Indeed, after all our success as Homo sapiens we are caught in the habit that in order to survive we must come up with more and more efficient ways to kill others, and more elaborate ways to protect our group. Indeed, as Harari argues, despite our success, “Sapiens still don’t know what we want, so we go on by competing with one another and putting ourselves on the trajectory of destroying ourselves.”

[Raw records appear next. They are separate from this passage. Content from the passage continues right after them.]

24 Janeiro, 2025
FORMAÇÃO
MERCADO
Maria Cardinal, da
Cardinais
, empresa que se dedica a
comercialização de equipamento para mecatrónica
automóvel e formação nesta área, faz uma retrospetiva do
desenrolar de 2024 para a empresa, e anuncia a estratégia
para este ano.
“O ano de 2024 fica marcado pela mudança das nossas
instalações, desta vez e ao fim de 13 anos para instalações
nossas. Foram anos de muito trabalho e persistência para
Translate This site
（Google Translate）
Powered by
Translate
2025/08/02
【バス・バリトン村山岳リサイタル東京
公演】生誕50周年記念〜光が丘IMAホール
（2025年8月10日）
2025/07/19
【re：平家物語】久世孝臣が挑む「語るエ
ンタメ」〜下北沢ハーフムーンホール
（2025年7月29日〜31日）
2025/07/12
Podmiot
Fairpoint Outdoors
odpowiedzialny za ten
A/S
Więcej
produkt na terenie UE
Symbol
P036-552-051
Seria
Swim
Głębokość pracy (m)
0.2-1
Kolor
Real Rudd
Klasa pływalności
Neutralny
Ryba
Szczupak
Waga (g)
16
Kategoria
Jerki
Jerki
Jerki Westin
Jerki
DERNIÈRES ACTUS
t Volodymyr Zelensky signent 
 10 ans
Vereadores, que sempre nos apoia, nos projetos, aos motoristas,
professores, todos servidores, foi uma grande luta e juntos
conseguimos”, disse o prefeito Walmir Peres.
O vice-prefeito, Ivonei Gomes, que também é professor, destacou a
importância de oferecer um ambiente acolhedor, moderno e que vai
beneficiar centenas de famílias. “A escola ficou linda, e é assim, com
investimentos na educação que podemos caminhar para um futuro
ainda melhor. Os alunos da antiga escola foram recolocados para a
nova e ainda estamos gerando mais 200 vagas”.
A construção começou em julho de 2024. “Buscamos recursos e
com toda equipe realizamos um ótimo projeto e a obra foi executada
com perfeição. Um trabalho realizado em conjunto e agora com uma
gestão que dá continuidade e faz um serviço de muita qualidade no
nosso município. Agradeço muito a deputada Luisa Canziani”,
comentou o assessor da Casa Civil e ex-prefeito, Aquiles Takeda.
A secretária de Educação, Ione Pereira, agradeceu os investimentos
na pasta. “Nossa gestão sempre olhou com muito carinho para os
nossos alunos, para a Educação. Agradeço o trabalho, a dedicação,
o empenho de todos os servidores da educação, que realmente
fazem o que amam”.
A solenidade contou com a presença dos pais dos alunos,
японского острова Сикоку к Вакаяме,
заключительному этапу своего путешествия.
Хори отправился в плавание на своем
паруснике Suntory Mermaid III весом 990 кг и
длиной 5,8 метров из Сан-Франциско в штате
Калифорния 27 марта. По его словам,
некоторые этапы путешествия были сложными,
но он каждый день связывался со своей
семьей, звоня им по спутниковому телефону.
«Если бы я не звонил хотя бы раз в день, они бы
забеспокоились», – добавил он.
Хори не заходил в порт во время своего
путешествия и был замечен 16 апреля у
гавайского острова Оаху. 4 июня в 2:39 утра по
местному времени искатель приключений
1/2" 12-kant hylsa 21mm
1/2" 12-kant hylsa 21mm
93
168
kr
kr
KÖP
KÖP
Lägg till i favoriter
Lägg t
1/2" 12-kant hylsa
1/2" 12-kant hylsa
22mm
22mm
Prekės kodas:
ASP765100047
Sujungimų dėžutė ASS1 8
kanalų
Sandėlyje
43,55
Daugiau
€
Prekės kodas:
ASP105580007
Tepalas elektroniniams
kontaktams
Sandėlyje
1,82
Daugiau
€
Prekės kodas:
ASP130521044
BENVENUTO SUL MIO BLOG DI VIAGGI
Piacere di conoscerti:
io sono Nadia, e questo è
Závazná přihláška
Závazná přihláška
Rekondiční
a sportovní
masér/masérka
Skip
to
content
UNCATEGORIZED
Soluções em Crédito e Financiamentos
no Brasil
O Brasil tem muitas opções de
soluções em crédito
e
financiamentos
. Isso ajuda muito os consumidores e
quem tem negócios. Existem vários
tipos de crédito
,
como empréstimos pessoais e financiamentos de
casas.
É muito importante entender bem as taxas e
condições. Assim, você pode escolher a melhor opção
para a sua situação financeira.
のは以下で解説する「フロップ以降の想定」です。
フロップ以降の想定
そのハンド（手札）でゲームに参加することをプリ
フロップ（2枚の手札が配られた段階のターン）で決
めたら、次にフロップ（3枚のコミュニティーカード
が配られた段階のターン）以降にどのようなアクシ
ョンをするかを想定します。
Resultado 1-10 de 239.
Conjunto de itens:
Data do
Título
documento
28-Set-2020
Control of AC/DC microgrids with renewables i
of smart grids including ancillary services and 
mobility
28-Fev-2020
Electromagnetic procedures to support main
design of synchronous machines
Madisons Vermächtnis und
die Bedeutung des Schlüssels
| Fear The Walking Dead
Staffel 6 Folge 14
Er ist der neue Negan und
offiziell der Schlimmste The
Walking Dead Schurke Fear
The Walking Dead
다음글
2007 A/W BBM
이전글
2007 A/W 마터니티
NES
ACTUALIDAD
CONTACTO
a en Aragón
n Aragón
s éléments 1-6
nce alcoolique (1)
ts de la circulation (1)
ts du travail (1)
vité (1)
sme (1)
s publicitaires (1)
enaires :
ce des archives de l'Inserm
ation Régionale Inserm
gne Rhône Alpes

So, yes, Richard’s sermon this morning was exactly right. Jesus said, “I am the way, the truth and the life….” But some of us are not using this to forgive, to love and to sacrifice for others, but as a way of saying, “Well, look, who do I know isn’t following the way, they are the problem! Let’s convert them or blow them up.”

This is normal religion. A religion that is not all that different than ISIS. On the same Sunday morning that Richard preached a sermon on radical love and forgiveness, ISISimages blew us 32 worshippers at a Coptic Christian Church in Egypt. This is the “normal” state of what so many call religion—a disease, in fact, that addicts us to choosing winners and losers.

It really matters where we stand on this count. Are all saved in Christ? Or are we the only ones loved and forgiven? The radical good news is that everyone is forgiven and loved. Anything else leads to death and destruction. It matters what we believe.

As Christians, in Christ, we put forward that Jesus is the way, the truth and the life, everyone is saved, and everyone is called to forgive, love and sacrifice for one another. So the real question for us as Homo sapiens is whether we will choose life or death?

We are a strange species, truly. I believe Jesus was right—but instead of killing others who believe otherwise, let us love them, forgive them and give our lives for them. This is the way of Christ—the rest is the way of death. Let us choose life.